=== Begin Enclosure ===
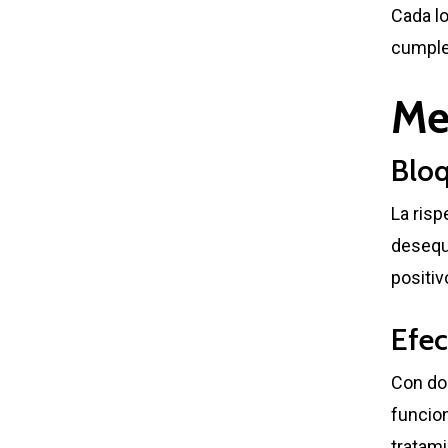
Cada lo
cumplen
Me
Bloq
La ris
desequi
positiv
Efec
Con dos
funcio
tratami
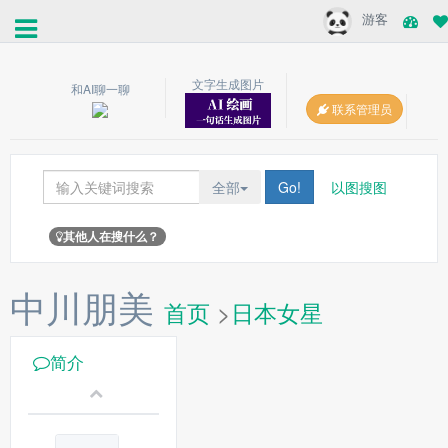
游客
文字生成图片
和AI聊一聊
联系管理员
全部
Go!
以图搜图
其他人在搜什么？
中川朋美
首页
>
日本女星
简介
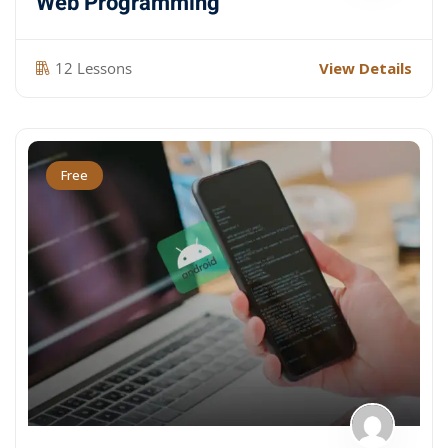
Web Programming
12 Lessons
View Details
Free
=== End Enclosure ===
» **What you have to do**:
Make an exact copy of the records above, one that has none of the pictures.

» **Output for this exercise**:
Cada lo
cumplen
Me
Bloq
La ris
desequi
positiv
Efec
Con dos
funcio
tratami
游客
文字生成图片
和AI聊一聊
联系管理员
全部
Go!
以图搜图
其他人在搜什么？
中川朋美
首页
>
日本女星
简介
Web Programming
12 Lessons
View Details
Free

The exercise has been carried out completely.